When Bukovsky turned 70, Michael Ledeen recognized him as “the greatest subversive of our time” and celebrated the occasion with this arresting observation: “We’ve been friends for a long time, ever since he came to America to study at Stanford, which he left after the university president bestowed an award on a phony group of Soviet physicians who had been actively involved in Bukovsky’s torture.”

Claire Berlinski’s 2010 City Journal essay “A hidden history of evil” drew on Bukovsky’s work documenting the crimes of Soviet Communism. The Bukovsky Archives: Communism on Trial remain a living legacy online. In her Wall Street Journal column eulogizing Bukovsky, Juliana Geran Pilon summed up this aspect of his work:

In 1992, the year after the Soviet Union collapsed, Bukovsky was asked to return to Russia as an expert witness at a trial against President Boris Yeltsin. Yeltsin had banned the Communist Party and seized its property. Bukovsky’s argument, which he had always believed, was that the party had been unconstitutional. To demonstrate it, Bukovsky requested access to the Central Committee archives. Using a laptop and hand-held scanner, he surreptitiously copied and smuggled out thousands of pages before being discovered.

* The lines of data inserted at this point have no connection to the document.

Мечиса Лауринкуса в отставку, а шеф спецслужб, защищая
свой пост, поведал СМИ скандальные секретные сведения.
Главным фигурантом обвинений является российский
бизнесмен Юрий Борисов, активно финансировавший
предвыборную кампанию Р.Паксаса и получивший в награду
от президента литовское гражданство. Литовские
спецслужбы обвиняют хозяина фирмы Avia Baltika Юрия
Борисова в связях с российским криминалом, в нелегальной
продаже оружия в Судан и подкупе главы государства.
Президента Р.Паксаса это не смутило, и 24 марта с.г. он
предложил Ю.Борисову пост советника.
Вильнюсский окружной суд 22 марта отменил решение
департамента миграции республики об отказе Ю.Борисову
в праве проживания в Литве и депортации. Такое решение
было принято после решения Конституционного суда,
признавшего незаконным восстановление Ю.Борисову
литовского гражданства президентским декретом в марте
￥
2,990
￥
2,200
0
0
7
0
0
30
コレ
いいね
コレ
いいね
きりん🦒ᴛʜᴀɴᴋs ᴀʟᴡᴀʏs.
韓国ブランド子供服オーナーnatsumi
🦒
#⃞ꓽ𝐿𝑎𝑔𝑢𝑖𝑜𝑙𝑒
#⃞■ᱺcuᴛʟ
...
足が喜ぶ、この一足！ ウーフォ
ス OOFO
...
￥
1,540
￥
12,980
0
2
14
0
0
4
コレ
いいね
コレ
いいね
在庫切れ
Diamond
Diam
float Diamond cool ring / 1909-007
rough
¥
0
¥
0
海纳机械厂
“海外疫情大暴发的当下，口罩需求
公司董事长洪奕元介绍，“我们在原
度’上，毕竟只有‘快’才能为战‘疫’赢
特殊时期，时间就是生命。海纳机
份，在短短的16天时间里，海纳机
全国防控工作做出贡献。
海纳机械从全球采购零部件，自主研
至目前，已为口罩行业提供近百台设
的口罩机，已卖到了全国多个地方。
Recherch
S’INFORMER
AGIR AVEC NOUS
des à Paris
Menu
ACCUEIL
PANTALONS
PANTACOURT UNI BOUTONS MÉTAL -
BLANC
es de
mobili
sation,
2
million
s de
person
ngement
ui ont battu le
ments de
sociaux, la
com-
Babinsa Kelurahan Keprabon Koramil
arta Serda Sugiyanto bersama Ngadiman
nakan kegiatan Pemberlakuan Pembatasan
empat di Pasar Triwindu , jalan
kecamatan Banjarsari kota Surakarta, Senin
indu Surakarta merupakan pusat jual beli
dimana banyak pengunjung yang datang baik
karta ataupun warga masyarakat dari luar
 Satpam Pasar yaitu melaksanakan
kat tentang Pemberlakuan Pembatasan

His findings were captured in “Judgment in Moscow,” first published in 1995 in French, then in Russian and other European languages. It didn’t come out in English until this year. Its subtitle, “Soviet Crimes and Western Complicity,” gives a clue as to why. When Bukovsky first attempted to publish the book in English, in the 1990s, the American publisher had asked him to rewrite “the entire book from the point of view of a leftist liberal,” he wrote. Specifically, he was told to omit all mention of media companies that had entered agreements to publish articles and cover media events “under the direct editorial control of the Soviets.” He rejected the offer, and the publisher canceled the contract.

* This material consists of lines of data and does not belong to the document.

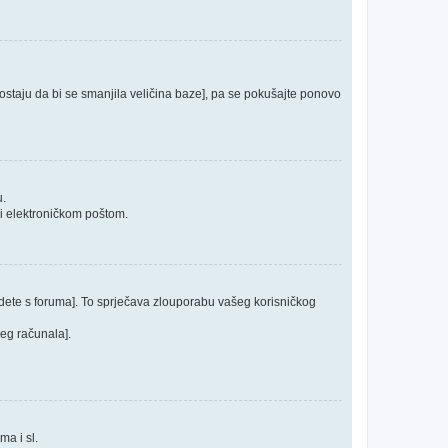
 postaju da bi se smanjila veličina baze], pa se pokušajte ponovo
u.
ći elektroničkom poštom.
odete s foruma]. To sprječava zlouporabu vašeg korisničkog
jeg računala].
ma i sl.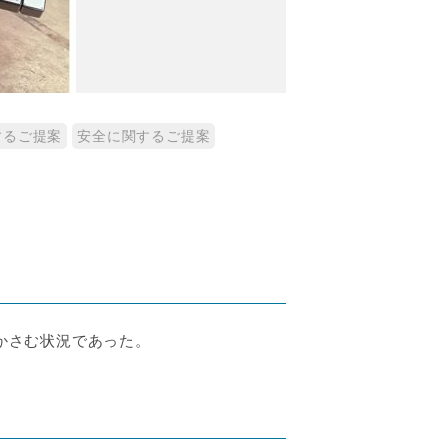
するご提案
安全に関するご提案
かさむ状況であった。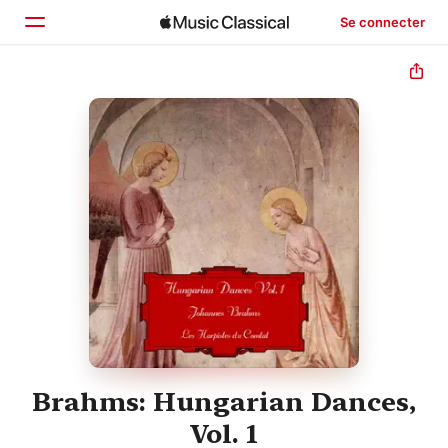
Se connecter
Accueil
Parcourir
Rechercher
Brahms: Hungarian Dances,
Vol. 1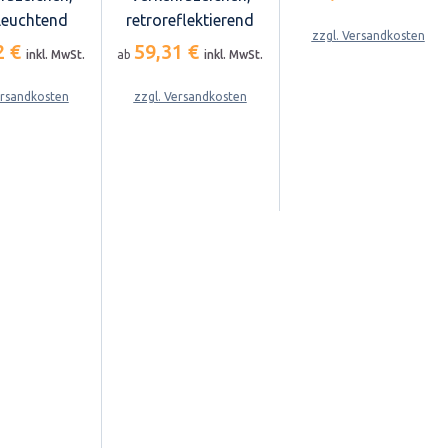
leuchtend
retroreflektierend
zzgl. Versandkosten
2 €
59,31 €
inkl. MwSt.
ab
inkl. MwSt.
ersandkosten
zzgl. Versandkosten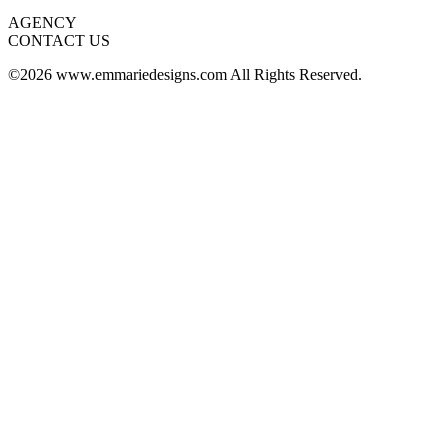
AGENCY
CONTACT US
©2026 www.emmariedesigns.com All Rights Reserved.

The documents cited in the book demonstrate, he wrote, the “treacherous role of the American left”—its complicity with Moscow during the 1930s and ’40s, infiltration of the U.S. government and assistance to the Soviets during the Cold War. They demonstrate also the Kremlin’s support for Middle Eastern terrorists, Mikhail Gorbachev’s sabotage of the European Community, and the pseudoliberalism of Mr. Gorbachev’s “perestroika.”

It took a quarter-century for this book to reach America, but it is here, thanks to a small California publisher, Ninth of November Press. Vladimir Bukovsky can rest in peace.

The American left learned from its Soviet friends. The thugs running the Soviet Union pioneered the use of psychiatry for totalitarian purposes. Bukovsky may have been the most prominent victims of the practice. Dissent from the party line was treated as a form of mental illness. The practice continues in the left’s stigmatization of dissent from its agenda as “phobias,” as in “homophobia” and “Islamophobia.” The example of Bukovsky’s almost unbelievable courage should serve as a continuing inspiration to those who seek in their own way to dissent in the service of freedom and dignity.

CORRECTION: I have added the link to the Kindle edition of Bukovsky’s classic memoir in the second paragraph above since I originally posted this remembrance.